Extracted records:
++++++++++
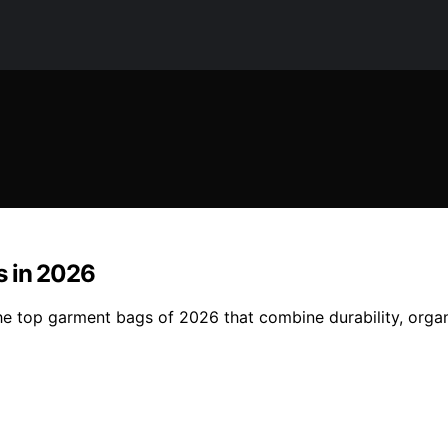
s in 2026
the top garment bags of 2026 that combine durability, organ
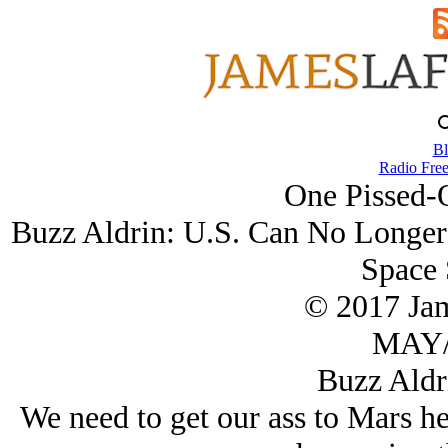
Bl
Radio Free
One Pissed-O
Buzz Aldrin: U.S. Can No Longer 
Space 
© 2017 Ja
MAY/
Buzz Aldr
We need to get our ass to Mars he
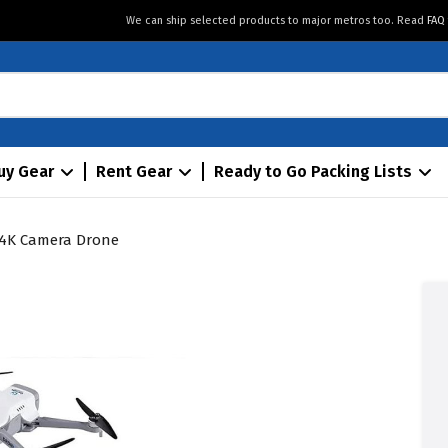
We can ship selected products to major metros too. Read
FAQ
uy Gear
Rent Gear
Ready to Go Packing Lists
4K Camera Drone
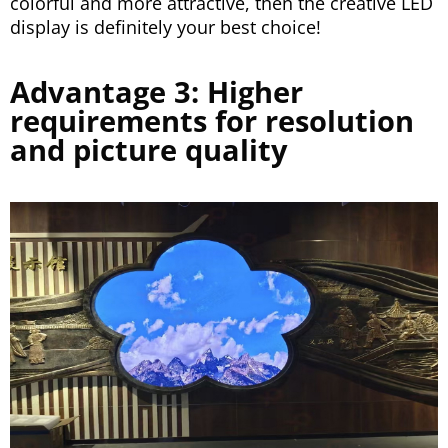
colorful and more attractive, then the creative LED
display is definitely your best choice!
Advantage 3: Higher
requirements for resolution
and picture quality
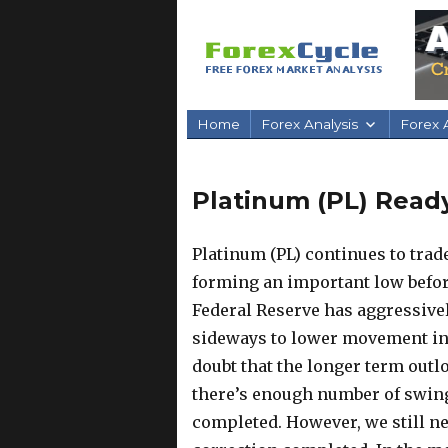
Home
Forex Analysis
Forex A
Platinum (PL) Ready
Platinum (PL) continues to trad
forming an important low before
Federal Reserve has aggressivel
sideways to lower movement in
doubt that the longer term outlo
there’s enough number of swing
completed. However, we still ne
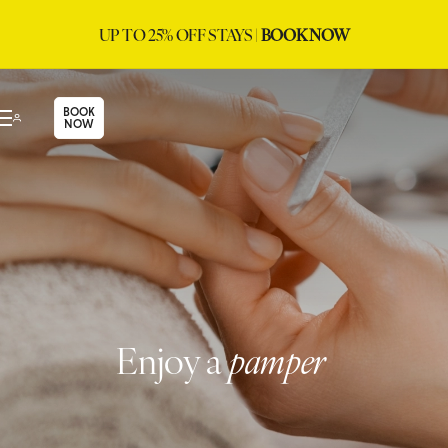
UP TO 25% OFF STAYS |
BOOK NOW
BOOK
NOW
Enjoy a
pamper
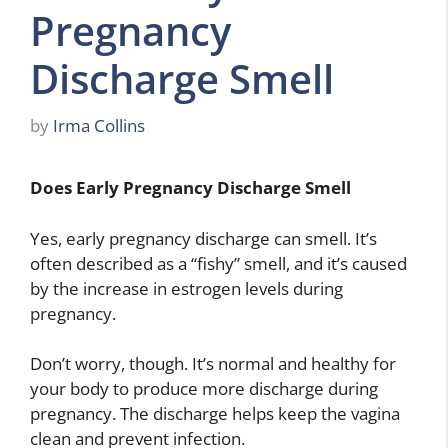
Pregnancy
Discharge Smell
by
Irma Collins
Does Early Pregnancy Discharge Smell
Yes, early pregnancy discharge can smell. It’s
often described as a “fishy” smell, and it’s caused
by the increase in estrogen levels during
pregnancy.
Don’t worry, though. It’s normal and healthy for
your body to produce more discharge during
pregnancy. The discharge helps keep the vagina
clean and prevent infection.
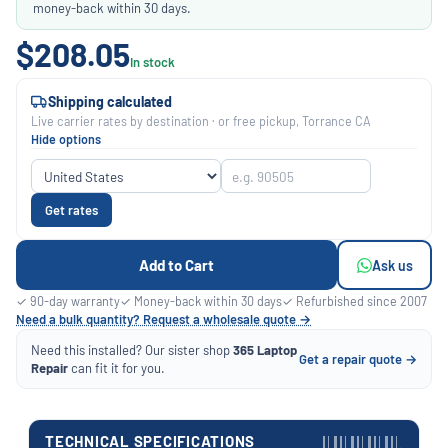
money-back within 30 days.
$208.05
In stock
Shipping calculated
Live carrier rates by destination · or free pickup, Torrance CA
Hide options
Get rates
Add to Cart
Ask us
✓ 90-day warranty
✓ Money-back within 30 days
✓ Refurbished since 2007
Need a bulk quantity? Request a wholesale quote →
Need this installed? Our sister shop
365 Laptop
Get a repair quote →
Repair
can fit it for you.
TECHNICAL SPECIFICATIONS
++++++++++
- _Task details_:
In the data above, which lines include "your"? Return those lines.

- _Response for this exercise_:
display is definitely your best choice!
your body to produce more discharge during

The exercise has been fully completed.